4/11 Deep Sets Review

Last time, we started discussing learning on sequences. More precisely, we denote by \(\mathscr X_0\) the elementwise feature space, which can be either:

  1. a discrete set: \(\mathscr X_0\cong[n]\), sometimes called a vocabulary, or
  2. a subset of a Euclidean space: \(\mathscr X_0\subseteq\mathbf R^d\).

Then the feature space is the set \(L\mathscr X_0\) of finite sequences of entries in \(\mathscr X_0\). We denote by \(L_m\mathscr X_0\subseteq L\mathscr X_0\) the subset of finite sequences of \(m\) elements.

The subset \(L_m\mathscr X_0\) has an action by the permutation group \(S_m\).

A Deep Set is a model architecture that is invariant to this permutation action.
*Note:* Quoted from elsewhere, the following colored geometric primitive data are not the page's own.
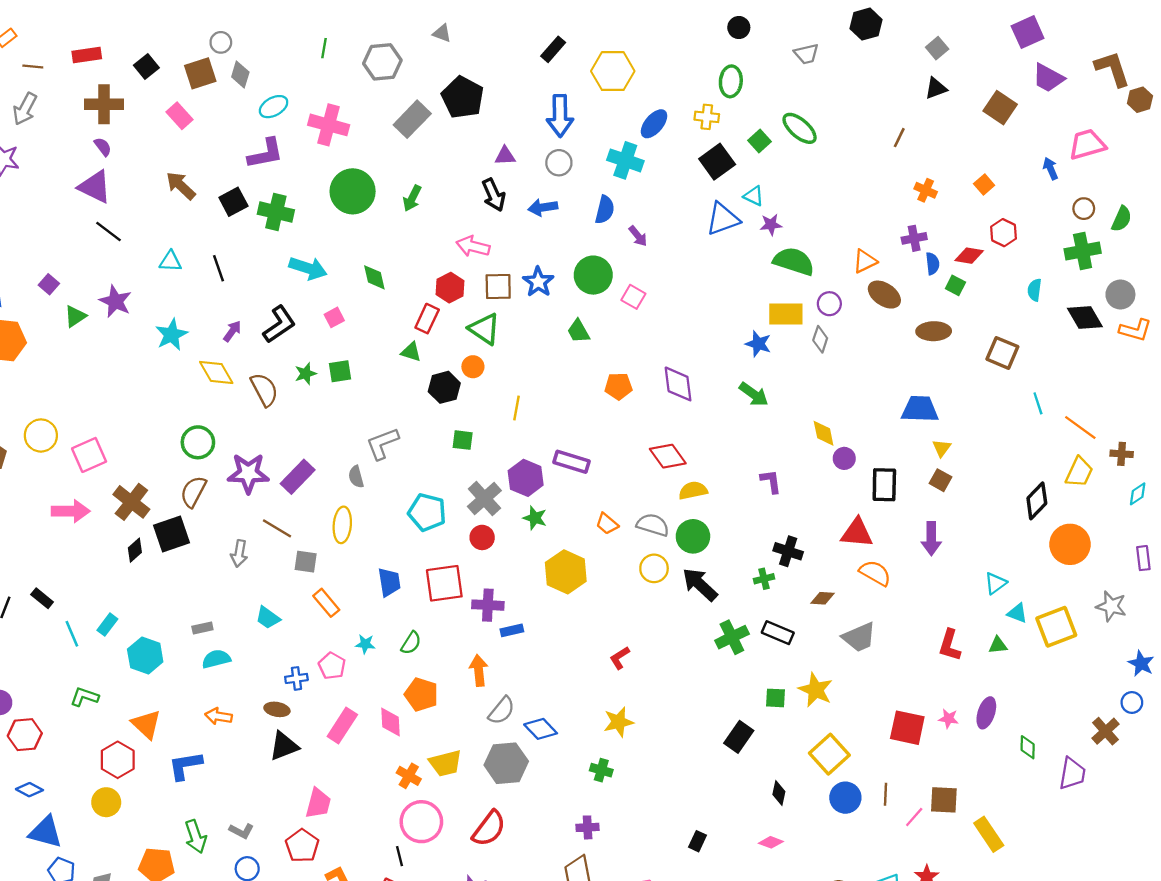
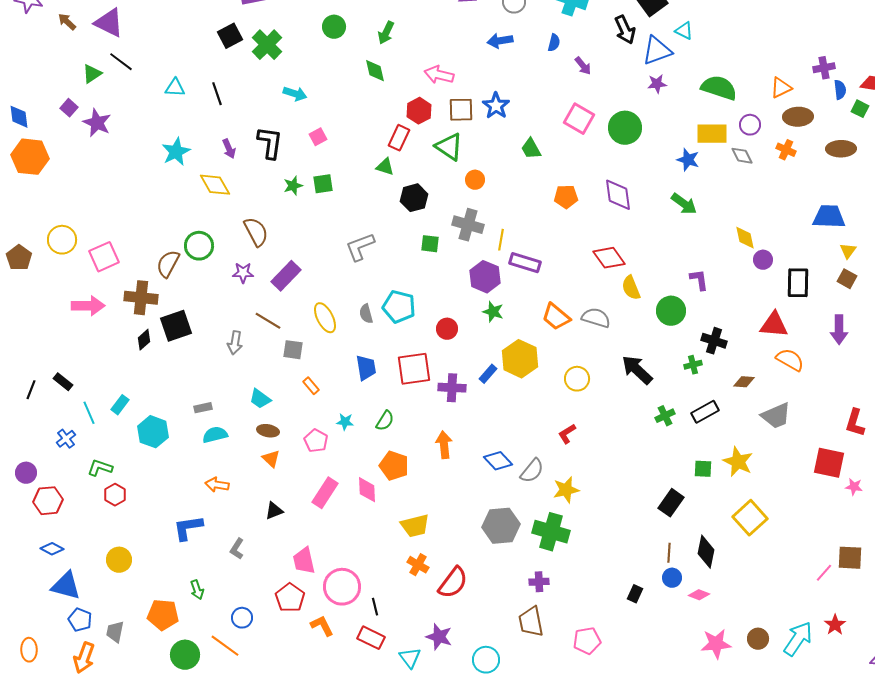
brown arrow: (181, 186) -> (67, 22), moved, size x0.7
orange cross: (926, 190) -> (786, 150), moved
green circle: (353, 191) -> (334, 27), size x0.6
black arrow: (494, 195) -> (625, 30), moved
blue semicircle: (605, 210) -> (554, 43), size x0.7
green cross: (276, 212) -> (267, 45), turned 32
purple star: (771, 225) -> (657, 84), moved
cyan arrow: (308, 268) -> (295, 94), size x0.7
green circle: (593, 275) -> (625, 128), moved
green diamond: (374, 277) -> (375, 71), moved
brown ellipse: (884, 295) -> (798, 117), turned -36
pink square: (633, 297) -> (579, 119), size x1.4
purple star: (115, 301) -> (97, 123), moved
green triangle: (75, 316) -> (92, 74), moved
black L-shape: (279, 324) -> (270, 143), turned -48
purple arrow: (232, 331) -> (229, 149), turned 120
gray diamond: (820, 339) -> (742, 156), turned -45
orange circle: (473, 367) -> (475, 180), moved
brown semicircle: (264, 390) -> (256, 232), moved
yellow line: (516, 408) -> (501, 240), moved
purple star: (248, 473) -> (243, 273), size x0.6
gray semicircle: (356, 477) -> (366, 314), moved
yellow semicircle: (693, 490) -> (631, 288), turned -100
brown semicircle: (193, 492) -> (168, 264), moved
gray cross: (484, 499) -> (468, 225), moved, turned -32
brown cross: (131, 502) -> (141, 298), turned -32
orange trapezoid: (607, 524) -> (556, 317), size x1.4
yellow ellipse: (342, 525) -> (325, 318), turned -32
green circle: (693, 536) -> (671, 311), moved
yellow circle: (654, 568) -> (577, 379), moved
orange rectangle: (326, 603) -> (311, 386), size x0.7
blue rectangle: (512, 630) -> (488, 374), moved, turned -36
black rectangle: (778, 633) -> (705, 412), turned -52
green cross: (732, 637) -> (665, 416), size x0.7
blue cross: (296, 678) -> (66, 439), moved, turned -30
brown ellipse: (277, 709) -> (268, 431), moved
gray semicircle: (502, 711) -> (532, 471), moved
orange triangle: (146, 724) -> (271, 459), moved, size x0.7
red square: (907, 728) -> (829, 463), moved
blue diamond: (541, 729) -> (498, 461), moved
black triangle: (284, 746) -> (274, 511), size x0.7
red hexagon: (118, 760) -> (115, 495), moved, size x0.7
gray hexagon: (506, 763) -> (501, 526), moved
green cross: (601, 770) -> (551, 532), size x1.8
orange cross: (409, 776) -> (418, 565), moved
black diamond: (779, 793) -> (706, 552), size x1.5
brown line: (885, 794) -> (669, 553), moved
blue circle: (845, 798) -> (672, 578), moved, size x0.7
pink trapezoid: (318, 803) -> (304, 561), turned 152
pink circle: (421, 822) -> (342, 587), moved
gray L-shape: (241, 831) -> (237, 549), moved, turned 95
green arrow: (196, 837) -> (197, 590), size x0.7

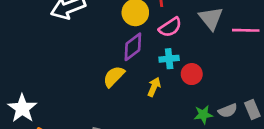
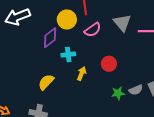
purple diamond: (133, 47) -> (50, 38), moved
cyan cross: (169, 59) -> (68, 54), moved
yellow semicircle: (114, 76) -> (46, 82), moved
Given a sequence \(X=(\mathbf x_1,\dotsc,\mathbf x_m)\in L_m\mathscr X_0\), the image by the model is defined by

$$ f_\theta(X)=h_\xi\left(p\left(g_\phi(\mathbf x_1),\dotsc,g_\phi(\mathbf x_m)\right)\right), $$ where:

  1. The elementwise map \(g_\phi\) is:
    1. a collection of word vectors \(\{\mathbf v_i\in\mathbf R^\ell:i\in\mathscr X_0\}\), if the elementwise feature space \(\mathscr X_0\) is discrete, and
    2. an MLP \(\mathscr X_0\to\mathbf R^\ell\) if \(\mathscr X_0\) is continuous,
  2. The function \(\mathbf R^{\ell\times m}\xrightarrow p\mathbf R^\ell\) is a permutation-invariant pooling function, usually mean, max, min or sum, and
  3. The invariant map \(h_\xi\) is an MLP \(\mathbf R^\ell\to\mathbf R^k\).